Lyrical & Semantic Comprehension
- Latent Semantic Analysis seems like a very, very good contender. Most of the LSA tutorials I've walked through have had the following steps:
- Aggregate all documents into Document Vector D: { d1, d2, ... ,dn}. Each element in this vector represents a document, in our case, a song.
- Normalize Text by making everything in lowercase and cleaning up whitespace
- Stem words using some stemming algorithm. Stemming algorithms simply trim off the endings of words This turns, for example, the word "going" -> "go", "passive" -> "pass", etc.

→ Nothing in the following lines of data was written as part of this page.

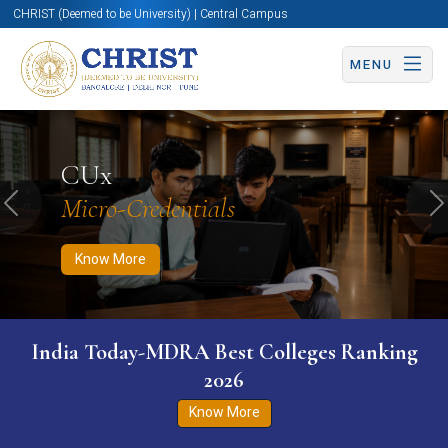
CHRIST (Deemed to be University) | Central Campus
MENU
Know More
Apply Now
Apply Now
CUx
Micro-Credentials
Previous
N
Know More
India Today-MDRA Best Colleges Ranking
2026
Know More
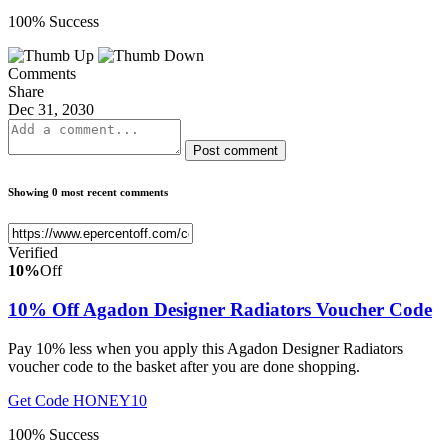
100% Success
Comments
Share
Dec 31, 2030
Post comment
Showing 0 most recent comments
Verified
10%
Off
10% Off Agadon Designer Radiators Voucher Code
Pay 10% less when you apply this Agadon Designer Radiators
voucher code to the basket after you are done shopping.
Get Code
HONEY10
100% Success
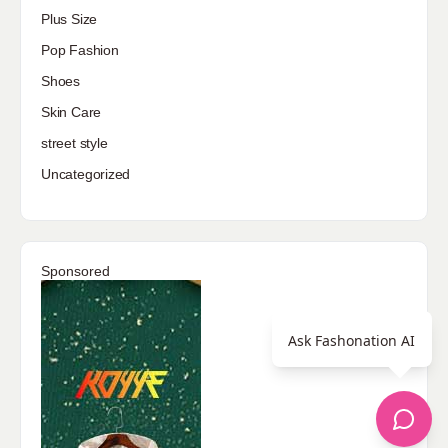
Plus Size
Pop Fashion
Shoes
Skin Care
street style
Uncategorized
Sponsored
Ask Fashonation AI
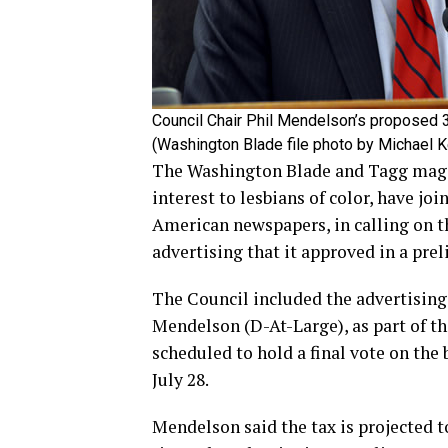
Council Chair Phil Mendelson’s proposed 3
(Washington Blade file photo by Michael K
The Washington Blade and Tagg magazi
interest to lesbians of color, have jo
American newspapers, in calling on th
advertising that it approved in a prel
The Council included the advertising 
Mendelson (D-At-Large), as part of the
scheduled to hold a final vote on the
July 28.
Mendelson said the tax is projected to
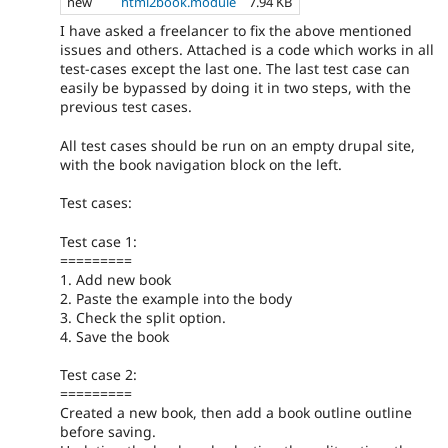
new
html2book.module
7.94 KB
I have asked a freelancer to fix the above mentioned
issues and others. Attached is a code which works in all
test-cases except the last one. The last test case can
easily be bypassed by doing it in two steps, with the
previous test cases.
All test cases should be run on an empty drupal site,
with the book navigation block on the left.
Test cases:
Test case 1:
=========
1. Add new book
2. Paste the example into the body
3. Check the split option.
4. Save the book
Test case 2:
=========
Created a new book, then add a book outline outline
before saving.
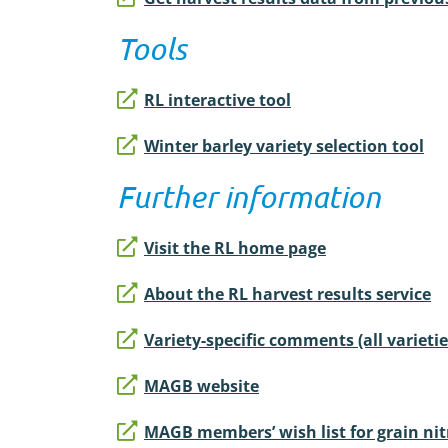
Tools
RL interactive tool
Winter barley variety selection tool
Further information
Visit the RL home page
About the RL harvest results service
Variety-specific comments (all varietie
MAGB website
MAGB members’ wish list for grain nit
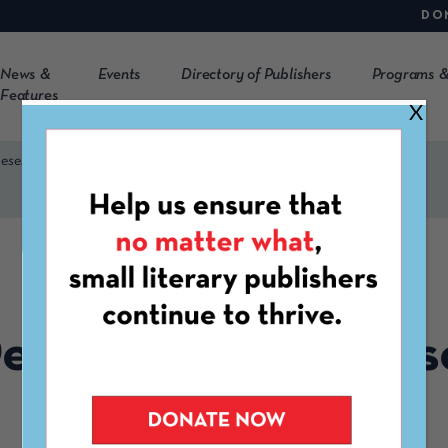
DO
News &
Events
Directory of Publishers
Programs &
Features
X
Presented by CLMP & IPC
FEBRUARY 7TH, 2020
esign to EPUB: Pres
CLMP & IPC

- Tf-idf: This is a brilliant step. It finds the important words in document by comparing that word's relative frequency to the frequency throughout all of the documents being compared. Stemming algorithms realize that the word "that" isn't very important because it appears everywhere, but "smack" is a more important word.
Source Code
I started this off with a school project; I'll post the source code on github.
Interested?
Email me if you have any questions, my email is omar.bohsali@gmail.com. I'm also in #musicanalysis on freenode.
Comments
Sam:
Sounds interesting. I think the "cultural" variable will have the highest correlation but will also be the least interesting (since the market(aka record labels) already take it into consideration when deciding how much an artist's contract is worth.
I don't need to know that a song by Britney Spears is more likely to be successful than one by an unknown. I do want to know if a song by an unknown is likely to be more successful than one by an also unknown peer.
To do that I'd suggest focusing on correlating only lyrics and sounds to the success of a song.